Мысли ее уклонялись в сторону и пытались вернуться ко вчерашнему; но эти попытки просто помогли Клодине осознать, что она таит в себе нечто драгоценное и нежное. И не имеет права все это предавать, потому что другие люди не в состоянии понять ее, а она слабее их, не может защититься и ей страшно. Вытянувшись, подобравшись, шла она между ними, полная высокомерия, и вздрагивала, если кто-нибудь подходил к ней слишком близко, и пряталась за маской скромности. И чувствовала при этом, втайне радуясь, как она счастлива, насколько лучше стало, когда она смирилась и отдалась этому тихо буйствующему в ней страху.
И по этой примете она узнала то самое ощущение. Ведь так было и тогда; она вдруг вспомнила: когда-то ей уже казалось, будто ее долго не было, и одновременно - что она никогда никуда не девалась. Что-то смутное окутало ее, что-то неопределенное, похожее на боязливое стремление больных скрывать свои страдания; ее поступки, расчленяясь на части, отделялись от нее, и память других людей уносила их прочь, и ничто не оставляло в ней такого осадка страха, который начинает тихо наполнять душу, в то время как другие думают, что обескровили ее целиком и с сытым видом отворачиваются; и однако на все, что она выстрадала, бледным светом ложился отблеск некоего венца, и глухие, зудящие муки, которые сопутствовали ее жизни, излучали сияние. И тогда ей порой казалось, что ее страдания пылают в ней, как маленькие языки пламени, и что-то заставляло ее зажигать все новые и новые, не зная покоя; при этом ей казалось, что в лоб ей врезается какой-то обруч, невидимый и невероятный, словно пришедший из снов, словно стеклянный, а иногда у нее в голове лишь кружилось далекое пение...

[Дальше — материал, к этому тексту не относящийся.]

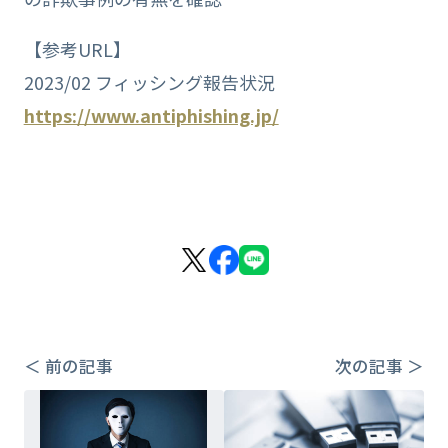
【参考URL】
2023/02 フィッシング報告状況
https://www.antiphishing.jp/
＜ 前の記事
次の記事 ＞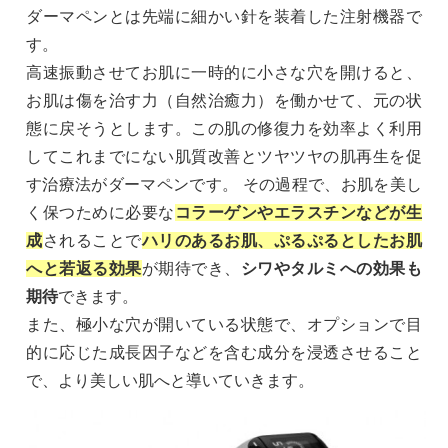
ダーマペンとは先端に細かい針を装着した注射機器で
す。
高速振動させてお肌に一時的に小さな穴を開けると、
お肌は傷を治す力（自然治癒力）を働かせて、元の状
態に戻そうとします。この肌の修復力を効率よく利用
してこれまでにない肌質改善とツヤツヤの肌再生を促
す治療法がダーマペンです。 その過程で、お肌を美し
く保つために必要な
コラーゲンやエラスチンなどが生
成
されることで
ハリのあるお肌、ぷるぷるとしたお肌
へと若返る効果
が期待でき、
シワやタルミへの効果も
期待
できます。
また、極小な穴が開いている状態で、オプションで目
的に応じた成長因子などを含む成分を浸透させること
で、より美しい肌へと導いていきます。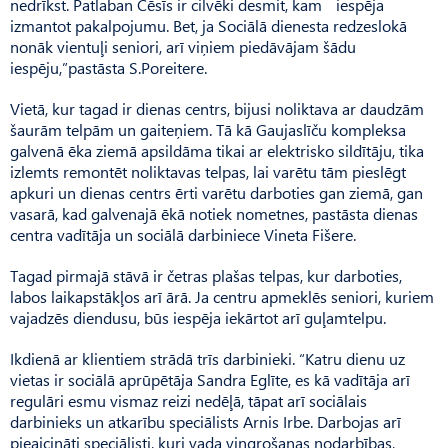
nedrīkst. Patlaban Cēsīs ir cilvēki desmit, kam iespēja
izmantot pakalpojumu. Bet, ja Sociālā dienesta redzeslokā
nonāk vientuļi seniori, arī viņiem piedāvājam šādu
iespēju,”pastāsta S.Poreitere.
Vietā, kur tagad ir dienas centrs, bijusi noliktava ar daudzām
šaurām telpām un gaiteņiem. Tā kā Gaujaslīču kompleksa
galvenā ēka ziemā apsildāma tikai ar elektrisko sildītāju, tika
izlemts remontēt noliktavas telpas, lai varētu tām pieslēgt
apkuri un dienas centrs ērti varētu darboties gan ziemā, gan
vasarā, kad galvenajā ēkā notiek nometnes, pastāsta dienas
centra vadītāja un sociālā darbiniece Vineta Fišere.
Tagad pirmajā stāvā ir četras plašas telpas, kur darboties,
labos laikapstākļos arī ārā. Ja centru apmeklēs seniori, kuriem
vajadzēs diendusu, būs iespēja iekārtot arī guļamtelpu.
Ikdienā ar klientiem strādā trīs darbinieki. “Katru dienu uz
vietas ir sociālā aprūpētāja San­dra Eg­līte, es kā vadītāja arī
regulāri esmu vismaz reizi nedēļā, tāpat arī sociālais
darbinieks un atkarību speciālists Arnis Irbe. Darbojas arī
pieaicināti speciālisti, kuri vada vingrošanas nodarbības,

Клодина сидела, не двигаясь, а поезд катил вперед. Ее попутчики вели между собой беседу, для нее это был лишь какой-то шум. И когда она думала теперь о своем муже, и мысли ее окутывались мягким, усталым счастьем, словно морозным снежным воздухом, то при всей мягкости было что-то, что почти мешало двигаться, как будто выздоравливающему, привыкшему к комнатной неподвижности человеку приходилось сделать свои первые шаги по улице. Это было счастье, которое сковывает и от которого даже больно; а за всем этим все еще пронзительно звучал тот неопределенный, колеблющийся звук, который она не могла постичь, далекий, забытый, как детская песенка, как боль, как она сама, и, расходясь широкими дрожащими кругами, он притягивал ее мысли к себе, и они не могли заглянуть в его лицо.